I tell everyone, just read this!

https://github.com/donnemartin/system-design-primer

[rramadass]

Seconded! Very good starting point.

[immnn]

Actually, you could go for Erlang programming. Erlang has a distributed system that aims to run on multiple hosts in parallel.

http://erlang.org/doc/reference_manual/distributed.html

Following, as you understand the concepts, you can dive into it‘s internals. Not by studying Erlangs compiler, but by trying to solve distributed computing by yourself. For this, at first you should learn about RPC. Then have a deeper look at sockets. Definitely, you should go with C to understand these techs. High level languages are abstracting RPC and sockets way to much.

[pestatije]

No F way I need C to understand Kafka

[nesarkvechnep]

^ This!

[Buttons840]

Well, for starters, if you don't know what Redis is, enjoy the following link. It's fun, and you'll leave knowing what Redis is at least.

https://try.redis.io/

[ipnon]

The best way to learn is have skin in the game. Doing something yourself will force you to do what actually works. So it seems your current professional employment is excellent in that regard.

Formal study seems to work best after real experience. I read Martin Kleppmann's Designing Data-Intensive Applications based on its inclusion in teachyourselfcs.com.[0] I did not find it useful because I had nothing to apply it to once I finished. However I don't think this will apply to you as it seems you already have some problems in mind to consider.

[0] https://teachyourselfcs.com/#distributed-systems

[juancn]

Besides reading a lot, I always found it useful to build toy distributed systems parts. At least the blocks: rpc frameworks, locking and transactions, leader election algorithms, consensus algorithms, etc.

Even if incomplete and many times broken, the effort in attempting at least a PoC or a toy implementation has helped me immensely in understanding the challenges and limitations of each.

It’s also important to play with real, production quality software, and stress it and understand its limitations under load or failure. Distributed systems fail in surprising ways.

[austincheney]

None of the technologies you mentioned speak to distribution. They speak to automation in various forms.

Distribution means different things based upon who you ask, but it largely speaks to separated across one or more networks. If you really want to understand distribution model for third order consequences, such that A gives a thing to B who gives it to C. What does that mean to A if A and C share no relationship or connection? The answer to that question differs based upon the thing that is shared.

For a more practical example I wrote this point to point file distribution application. The point to point nature of the application forces privacy in that each end point knows and trusts each other. The application is also built around a windows like GUI, so user B can easily drag and drop a file from user A to user C which could violate A’s privacy or compromise C.

[andrewf]

Exposure to production systems is a new advantage you have. You can learn a lot from the failures and problems.

If your workplace has written postmortems, read them. Ask more senior engineers about the times things went wrong. Figure out how to politely spectate, or productively involve yourself, when emergencies/incidents happen.

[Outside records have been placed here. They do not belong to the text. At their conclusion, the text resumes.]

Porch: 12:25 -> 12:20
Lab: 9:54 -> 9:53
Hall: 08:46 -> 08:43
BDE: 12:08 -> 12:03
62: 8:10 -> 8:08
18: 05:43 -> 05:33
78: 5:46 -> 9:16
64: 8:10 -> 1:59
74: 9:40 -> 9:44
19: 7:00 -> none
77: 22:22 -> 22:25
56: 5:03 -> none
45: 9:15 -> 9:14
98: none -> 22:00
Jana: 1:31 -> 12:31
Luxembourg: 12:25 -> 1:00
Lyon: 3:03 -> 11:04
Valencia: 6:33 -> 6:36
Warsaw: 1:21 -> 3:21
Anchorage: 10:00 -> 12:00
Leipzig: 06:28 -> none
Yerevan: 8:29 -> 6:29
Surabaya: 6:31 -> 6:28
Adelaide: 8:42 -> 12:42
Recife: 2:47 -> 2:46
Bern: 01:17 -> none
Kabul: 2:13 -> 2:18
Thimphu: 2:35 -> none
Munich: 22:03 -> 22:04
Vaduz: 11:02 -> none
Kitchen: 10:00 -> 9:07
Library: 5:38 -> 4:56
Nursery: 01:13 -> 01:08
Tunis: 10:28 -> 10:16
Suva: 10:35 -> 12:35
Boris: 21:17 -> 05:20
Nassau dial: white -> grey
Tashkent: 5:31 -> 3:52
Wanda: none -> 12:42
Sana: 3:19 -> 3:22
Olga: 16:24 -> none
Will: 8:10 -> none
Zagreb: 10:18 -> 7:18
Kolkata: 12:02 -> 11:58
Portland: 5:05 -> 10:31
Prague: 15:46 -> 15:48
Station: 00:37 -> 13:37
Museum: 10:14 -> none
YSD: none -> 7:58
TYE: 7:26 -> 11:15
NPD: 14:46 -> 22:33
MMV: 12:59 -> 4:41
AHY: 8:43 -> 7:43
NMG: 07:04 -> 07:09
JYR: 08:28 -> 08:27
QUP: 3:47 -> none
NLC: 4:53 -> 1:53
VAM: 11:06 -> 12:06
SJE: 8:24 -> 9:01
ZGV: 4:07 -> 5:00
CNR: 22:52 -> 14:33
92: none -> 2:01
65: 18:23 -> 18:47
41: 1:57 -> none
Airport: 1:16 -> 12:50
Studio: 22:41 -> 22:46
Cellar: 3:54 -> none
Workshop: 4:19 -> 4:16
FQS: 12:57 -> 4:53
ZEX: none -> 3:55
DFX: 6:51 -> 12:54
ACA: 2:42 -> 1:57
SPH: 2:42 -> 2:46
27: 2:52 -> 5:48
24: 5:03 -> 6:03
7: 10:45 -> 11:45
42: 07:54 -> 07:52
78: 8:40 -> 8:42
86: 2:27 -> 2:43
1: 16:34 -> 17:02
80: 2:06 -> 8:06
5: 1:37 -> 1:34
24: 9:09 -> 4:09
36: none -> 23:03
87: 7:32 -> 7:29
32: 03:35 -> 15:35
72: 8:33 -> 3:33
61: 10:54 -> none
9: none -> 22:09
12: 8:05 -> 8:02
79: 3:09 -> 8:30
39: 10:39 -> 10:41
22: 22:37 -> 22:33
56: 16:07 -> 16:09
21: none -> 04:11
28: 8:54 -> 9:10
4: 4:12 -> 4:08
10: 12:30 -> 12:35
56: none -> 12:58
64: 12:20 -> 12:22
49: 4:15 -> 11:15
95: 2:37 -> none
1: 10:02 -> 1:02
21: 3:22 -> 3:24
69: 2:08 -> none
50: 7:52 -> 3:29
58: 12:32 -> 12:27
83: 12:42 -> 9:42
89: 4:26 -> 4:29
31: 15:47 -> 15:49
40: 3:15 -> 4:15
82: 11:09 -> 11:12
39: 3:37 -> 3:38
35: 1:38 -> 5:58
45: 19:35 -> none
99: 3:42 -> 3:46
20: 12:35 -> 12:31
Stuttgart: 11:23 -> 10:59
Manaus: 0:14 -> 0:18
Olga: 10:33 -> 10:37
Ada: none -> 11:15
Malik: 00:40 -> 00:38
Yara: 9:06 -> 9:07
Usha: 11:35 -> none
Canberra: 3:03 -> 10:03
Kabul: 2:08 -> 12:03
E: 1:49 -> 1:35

Try to understand the pros/cons of the choices your workplace has made (people will certainly be whining about the downsides!). How could different choices have avoided the cons? What different downsides would those choices have introduced? (Be careful not to come off as critical. It's common to see, with hindsight, that different choices would have worked out better, and sometimes anti-social to point it out).

[rahimnathwani]

If your company has design documents that describe not only how systems have been designed, but also _why_ they've been designed that way, then you can:

1. Read the problem statement (or context, or motivation) in a particular system's design doc.

2. Flip through DDIA (the book others mentioned) to find relevant material, and try to decide how you would solve the problem.

3. Go back to the design doc and see what your colleagues decided.

By trying to solve problems yourself, and seeing what colleagues did in the same situation, you will learn to improve your thinking.

The good thing about doing this within your existing environment is that you can ask colleagues when you don't understand "why didn't we just use X for this system?".

[Olreich]

Good advice for the system design level of abstraction in the other comments. But do try to remember, no matter what, everything is just a computer running some code and shoving some data around to various other computers or devices. We lose sight of that a lot and consider the systems we abstract as somehow different from a computer. Avoid it as much as you can.

[mnkmnk]

The best way imo is to read the design docs and code of the projects you like.

[financialize]

All those technologies will be gone in less than a decade. Learn fundamentals, don't worry about the current trends. Here's a good starting point: https://columbia.github.io/ds1-class/. I've also found "Operating Systems: Three Easy Pieces" to be surprisingly relevant to system design: https://pages.cs.wisc.edu/~remzi/OSTEP/?source=techstories.o....